▸ **Exercise aim**: Return the material below exactly, but only from the line with "币市场的大舞台上，瑞波币凭借其较高的流动性和广泛的市场认" through the line with "แผนพัฒนาคุณภาพการศึกษา ระยะ 3 ปี", and without its pictures.
━━━ Supplied material ━━━
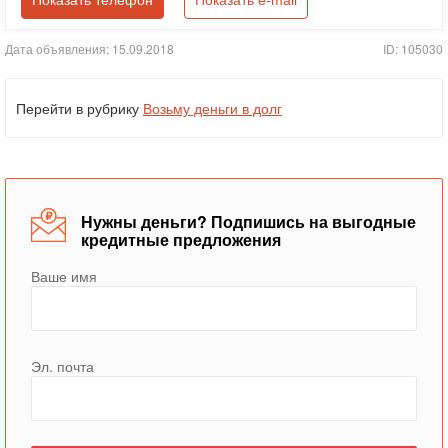
Показать телефон
Показать e-mail
Дата объявления: 15.09.2018
ID: 105030
Перейти в рубрику
Возьму деньги в долг
Нужны деньги? Подпишись на выгодные
кредитные предложения
Ваше имя
Эл. почта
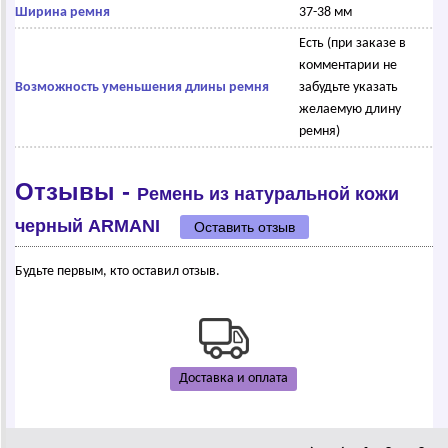
Ширина ремня
37-38 мм
Есть (при заказе в
комментарии не
Возможность уменьшения длины ремня
забудьте указать
желаемую длину
ремня)
Отзывы -
Ремень из натуральной кожи
черный АRМАNI
Оставить отзыв
Будьте первым, кто оставил отзыв.
Доставка и оплата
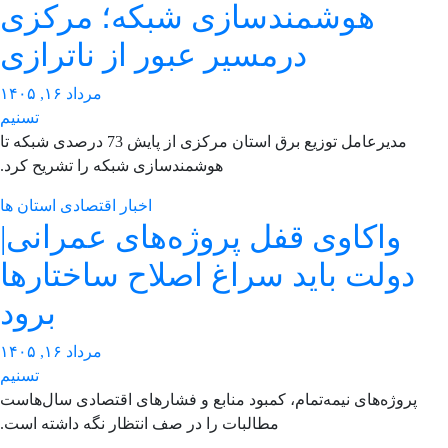
هوشمندسازی شبکه؛ مرکزی
درمسیر عبور از ناترازی
مرداد ۱۶, ۱۴۰۵
تسنیم
مدیرعامل توزیع برق استان مرکزی از پایش 73 درصدی شبکه تا
هوشمندسازی شبکه را تشریح کرد.
اخبار اقتصادی استان ها
واکاوی قفل پروژه‌های عمرانی|
دولت باید سراغ اصلاح ساختارها
برود
مرداد ۱۶, ۱۴۰۵
تسنیم
‌پروژه‌های نیمه‌تمام، کمبود منابع و فشارهای اقتصادی‌ سال‌هاست
‌مطالبات ‌را در صف انتظار نگه داشته است.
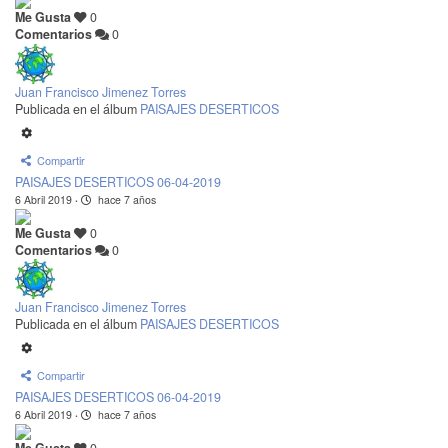
Me Gusta
0
Comentarios
0
Juan Francisco Jimenez Torres
Publicada en el álbum
PAISAJES DESERTICOS
Compartir
PAISAJES DESERTICOS 06-04-2019
6 Abril 2019
·
hace 7 años
Me Gusta
0
Comentarios
0
Juan Francisco Jimenez Torres
Publicada en el álbum
PAISAJES DESERTICOS
Compartir
PAISAJES DESERTICOS 06-04-2019
6 Abril 2019
·
hace 7 años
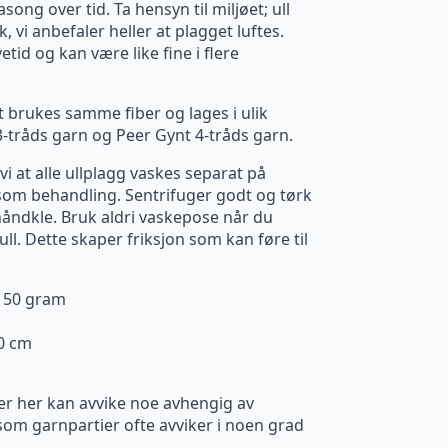
song over tid. Ta hensyn til miljøet; ull
, vi anbefaler heller at plagget luftes.
etid og kan være like fine i flere
 brukes samme fiber og lages i ulik
3-tråds garn og Peer Gynt 4-tråds garn.
i at alle ullplagg vaskes separat på
om behandling. Sentrifuger godt og tørk
 håndkle. Bruk aldri vaskepose når du
ll. Dette skaper friksjon som kan føre til
. 50 gram
10 cm
er her kan avvike noe avhengig av
m garnpartier ofte avviker i noen grad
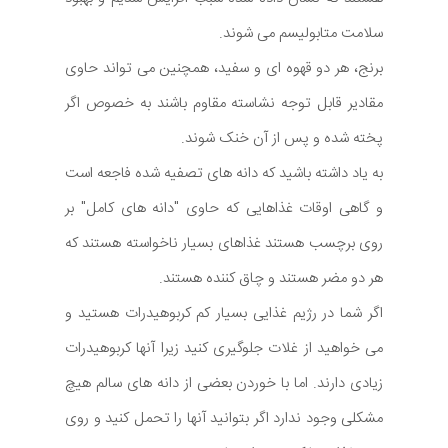
سلامت متابولیسم می شوند.
برنج، هر دو قهوه ای و سفید، همچنین می تواند حاوی
مقادیر قابل توجه نشاسته مقاوم باشند به خصوص اگر
پخته شده و پس از آن خنک شوند.
به یاد داشته باشید که دانه های تصفیه شده فاجعه است
و گاهی اوقات غذاهایی که حاوی "دانه های کامل" بر
روی برچسب هستند غذاهای بسیار ناخواسته هستند که
هر دو مضر هستند و چاق کننده هستند.
اگر شما در رژیم غذایی بسیار کم کربوهیدرات هستید و
می خواهید از غلات جلوگیری کنید زیرا آنها کربوهیدرات
زیادی دارند. اما با خوردن بعضی از دانه های سالم هیچ
مشکلی وجود ندارد اگر بتوانید آنها را تحمل کنید و روی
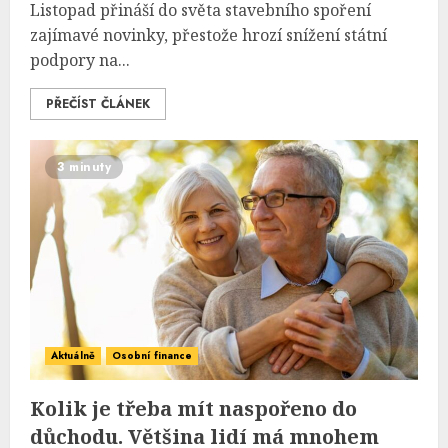
Listopad přináší do světa stavebního spoření
zajímavé novinky, přestože hrozí snížení státní
podpory na...
PŘEČÍST ČLÁNEK
3 minuty
Aktuálně
Osobní finance
Kolik je třeba mít naspořeno do
důchodu. Většina lidí má mnohem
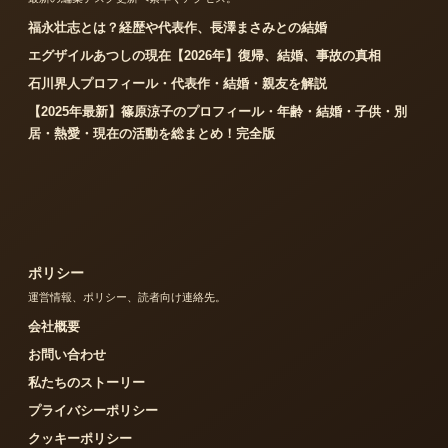
福永壮志とは？経歴や代表作、長澤まさみとの結婚
エグザイルあつしの現在【2026年】復帰、結婚、事故の真相
石川界人プロフィール・代表作・結婚・親友を解説
【2025年最新】篠原涼子のプロフィール・年齢・結婚・子供・別
居・熱愛・現在の活動を総まとめ！完全版
ポリシー
運営情報、ポリシー、読者向け連絡先。
会社概要
お問い合わせ
私たちのストーリー
プライバシーポリシー
クッキーポリシー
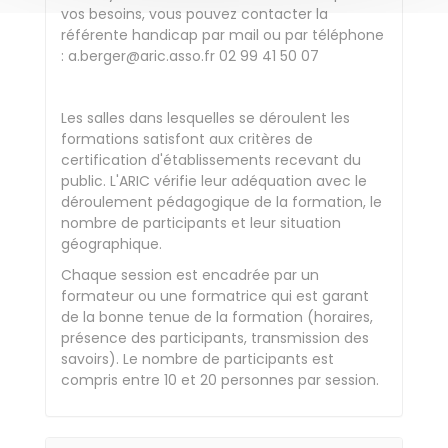
vos besoins, vous pouvez contacter la
référente handicap par mail ou par téléphone
: a.berger@aric.asso.fr 02 99 41 50 07
Les salles dans lesquelles se déroulent les
formations satisfont aux critères de
certification d'établissements recevant du
public. L'ARIC vérifie leur adéquation avec le
déroulement pédagogique de la formation, le
nombre de participants et leur situation
géographique.
Chaque session est encadrée par un
formateur ou une formatrice qui est garant
de la bonne tenue de la formation (horaires,
présence des participants, transmission des
savoirs). Le nombre de participants est
compris entre 10 et 20 personnes par session.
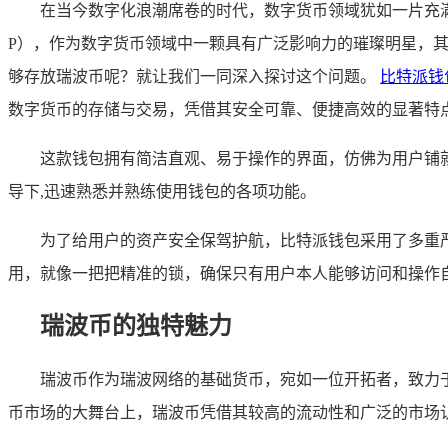
在当今数字化浪潮席卷的时代，数字货币领域犹如一片充
P），作为数字货币领域中一颗具有广泛影响力的璀璨明星，
够存放瑞波币呢？就让我们一同深入探讨这个问题。
比特派钱
数字货币的存储与交易，凭借其安全可靠、便捷高效的显著特
这款钱包拥有简洁直观、易于操作的界面，仿佛为用户铺
导下,迅速熟悉并熟练使用钱包的各项功能。
为了给用户的资产安全保驾护航，比特派钱包采用了多重
用，就像一把把精准的锁，确保只有用户本人能够访问和操作
瑞波币的独特魅力
瑞波币作为瑞波网络的基础货币，宛如一位开拓者，致力
币市场的大舞台上，瑞波币凭借其较高的流动性和广泛的市场认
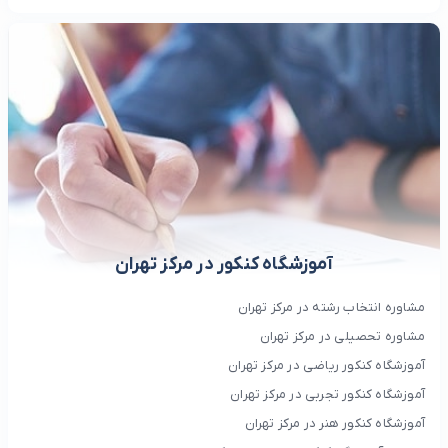
آموزشگاه کنکور در مرکز تهران
مشاوره انتخاب رشته در مرکز تهران
مشاوره تحصیلی در مرکز تهران
آموزشگاه کنکور ریاضی در مرکز تهران
آموزشگاه کنکور تجربی در مرکز تهران
آموزشگاه کنکور هنر در مرکز تهران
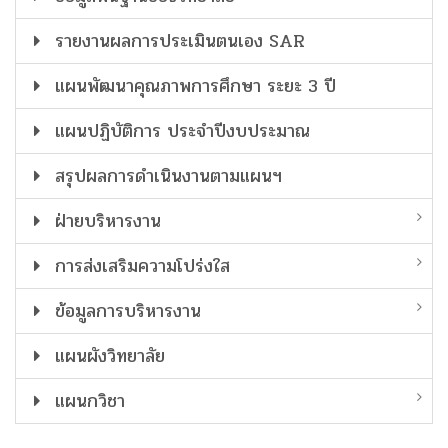
รายงานผลการประเมินตนเอง SAR
แผนพัฒนาคุณภาพการศึกษา ระยะ 3 ปี
แผนปฏิบัติการ ประจำปีงบประมาณ
สรุปผลการดำเนินงานตามแผนฯ
ฝ่ายบริหารงาน
การส่งเสริมความโปร่งใส
ข้อมูลการบริหารงาน
แผนผังวิทยาลัย
แผนกวิชา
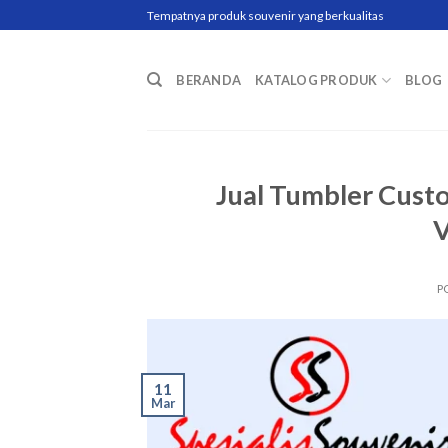
Skip
Tempatnya produk souvenir yang berkualitas
to
content
BERANDA
KATALOG PRODUK
BLOG
Jual Tumbler Cust
V
P
11
Mar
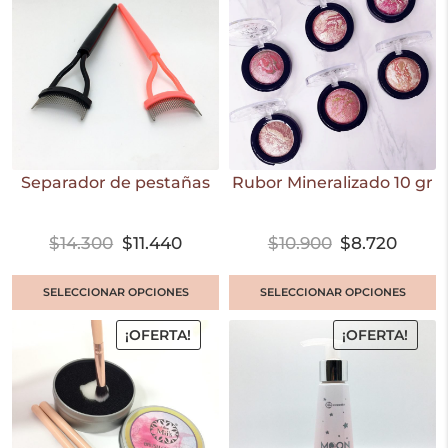
Separador de pestañas
Rubor Mineralizado 10 gr
$
14.300
$
11.440
$
10.900
$
8.720
SELECCIONAR OPCIONES
SELECCIONAR OPCIONES
¡OFERTA!
¡OFERTA!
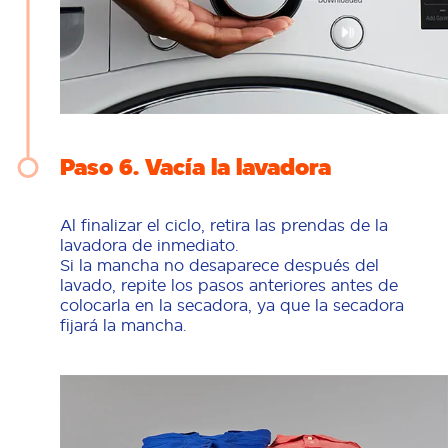
Paso 6
Vacía la lavadora
Al finalizar el ciclo, retira las prendas de la
lavadora de inmediato.
Si la mancha no desaparece después del
lavado, repite los pasos anteriores antes de
colocarla en la secadora, ya que la secadora
fijará la mancha.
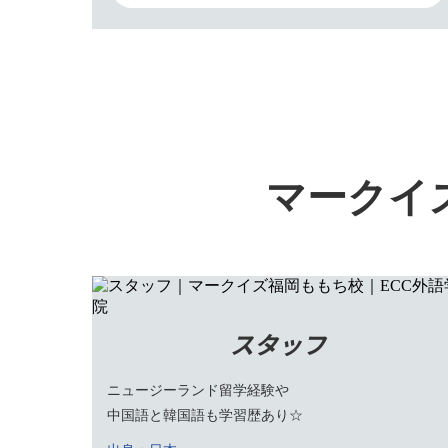
マークイ
スタッフ
ニュージーランド留学経験や
中国語と韓国語も学習歴あり☆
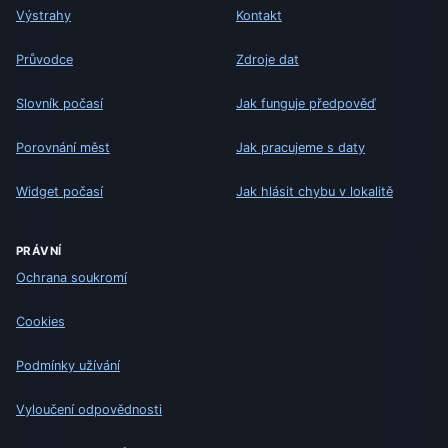
Výstrahy
Kontakt
Průvodce
Zdroje dat
Slovník počasí
Jak funguje předpověď
Porovnání měst
Jak pracujeme s daty
Widget počasí
Jak hlásit chybu v lokalitě
PRÁVNÍ
Ochrana soukromí
Cookies
Podmínky užívání
Vyloučení odpovědnosti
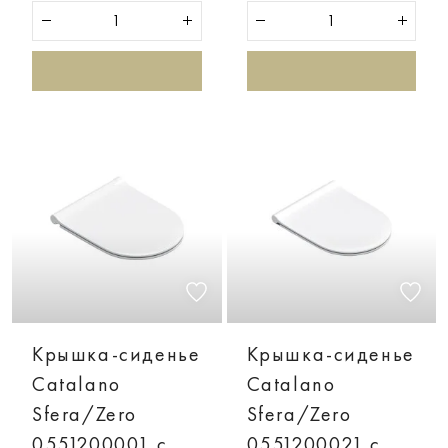
Крышка-сиденье
Крышка-сиденье
Catalano
Catalano
Sfera/Zero
Sfera/Zero
0551200001 с
0551200021 с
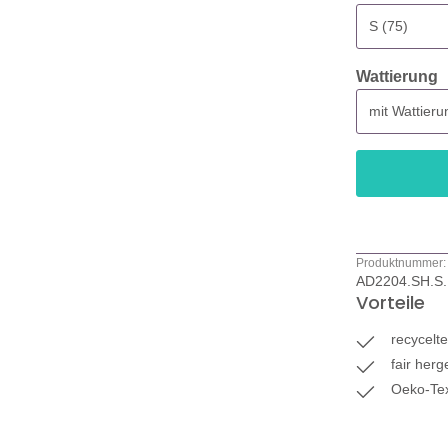
a
Wattierung
Produktnummer:
AD2204.SH.S
Vorteile
recycelt
fair herg
Oeko-Tex 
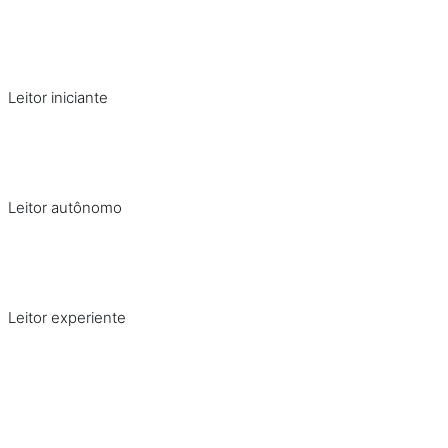
Leitor iniciante
Leitor autônomo
Leitor experiente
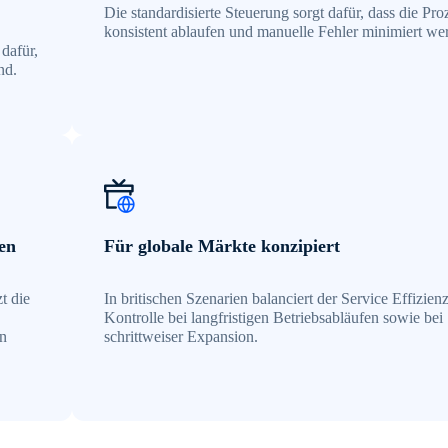
Die standardisierte Steuerung sorgt dafür, dass die Pro
konsistent ablaufen und manuelle Fehler minimiert we
dafür,
nd.
en
Für globale Märkte konzipiert
t die
In britischen Szenarien balanciert der Service Effizien
Kontrolle bei langfristigen Betriebsabläufen sowie bei
on
schrittweiser Expansion.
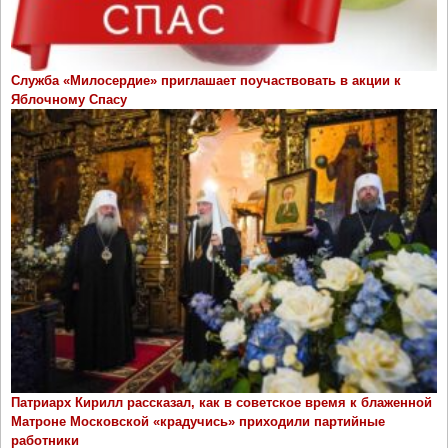
Служба «Милосердие» приглашает поучаствовать в акции к
Яблочному Спасу
Патриарх Кирилл рассказал, как в советское время к блаженной
Матроне Московской «крадучись» приходили партийные
работники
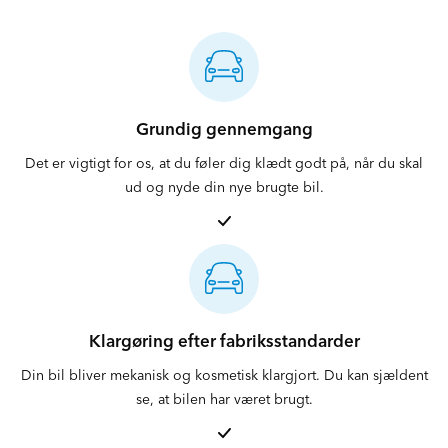
Grundig gennemgang
Det er vigtigt for os, at du føler dig klædt godt på, når du skal
ud og nyde din nye brugte bil.
Klargøring efter fabriksstandarder
Din bil bliver mekanisk og kosmetisk klargjort. Du kan sjældent
se, at bilen har været brugt.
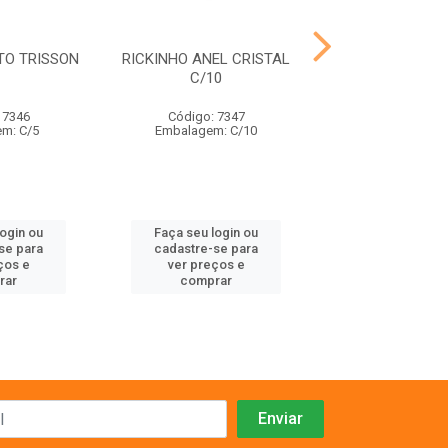
TO TRISSON
RICKINHO ANEL CRISTAL
FRANGO SONOR
C/10
ANIMALISS
 7346
Código: 7347
Código: 91
m: C/5
Embalagem: C/10
Embalagem:
login ou
Faça seu login ou
Faça seu log
se para
cadastre-se para
cadastre-se 
ços e
ver preços e
ver preços
rar
comprar
comprar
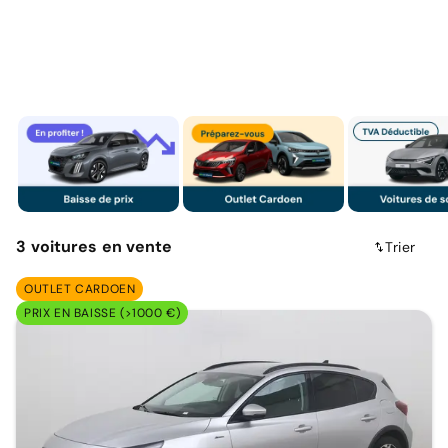
3
voitures
en vente
Trier
OUTLET CARDOEN
PRIX EN BAISSE (>1000 €)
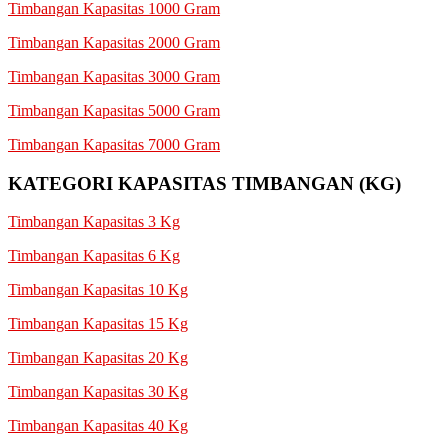
Timbangan Kapasitas 1000 Gram
Timbangan Kapasitas 2000 Gram
Timbangan Kapasitas 3000 Gram
Timbangan Kapasitas 5000 Gram
Timbangan Kapasitas 7000 Gram
KATEGORI KAPASITAS TIMBANGAN (KG)
Timbangan Kapasitas 3 Kg
Timbangan Kapasitas 6 Kg
Timbangan Kapasitas 10 Kg
Timbangan Kapasitas 15 Kg
Timbangan Kapasitas 20 Kg
Timbangan Kapasitas 30 Kg
Timbangan Kapasitas 40 Kg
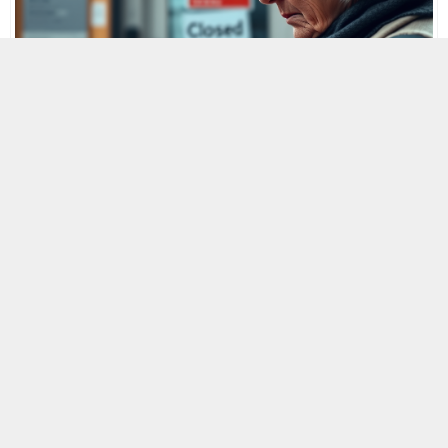
MOBİL REKLAM ALANI
6 MART 2025 16:32
A
A
ABONE OL
+
-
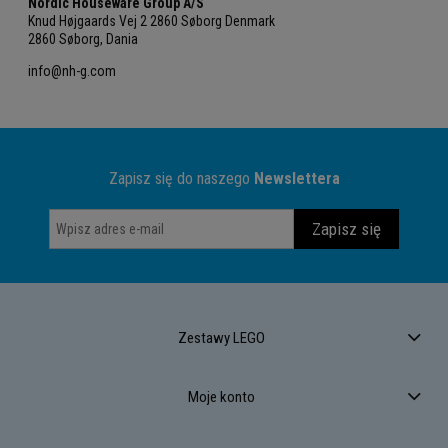
Nordic Houseware Group A/S
Knud Højgaards Vej 2 2860 Søborg Denmark
2860 Søborg, Dania
info@nh-g.com
Zapisz się do naszego
Newslettera
Zapisz się
Zestawy LEGO
Moje konto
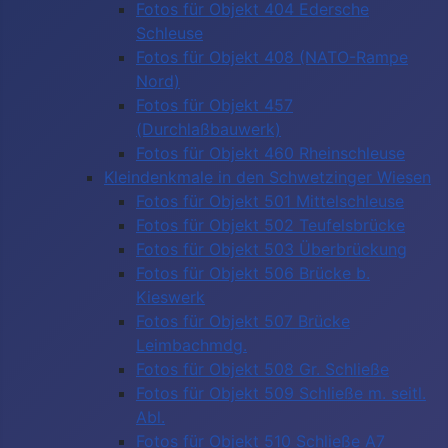
Fotos für Objekt 404 Edersche
Schleuse
Fotos für Objekt 408 (NATO-Rampe
Nord)
Fotos für Objekt 457
(Durchlaßbauwerk)
Fotos für Objekt 460 Rheinschleuse
Kleindenkmale in den Schwetzinger Wiesen
Fotos für Objekt 501 Mittelschleuse
Fotos für Objekt 502 Teufelsbrücke
Fotos für Objekt 503 Überbrückung
Fotos für Objekt 506 Brücke b.
Kieswerk
Fotos für Objekt 507 Brücke
Leimbachmdg.
Fotos für Objekt 508 Gr. Schließe
Fotos für Objekt 509 Schließe m. seitl.
Abl.
Fotos für Objekt 510 Schließe A7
━━━
▸ **Reply to the exercise**:
币市场的大舞台上，瑞波币凭借其较高的流动性和广泛的市场认
آموزشگاه کنکور در مرکز تهران
مشاوره انتخاب رشته در مرکز تهران
مشاوره تحصیلی در مرکز تهران
آموزشگاه کنکور ریاضی در مرکز تهران
آموزشگاه کنکور تجربی در مرکز تهران
آموزشگاه کنکور هنر در مرکز تهران
รายงานผลการประเมินตนเอง SAR
แผนพัฒนาคุณภาพการศึกษา ระยะ 3 ปี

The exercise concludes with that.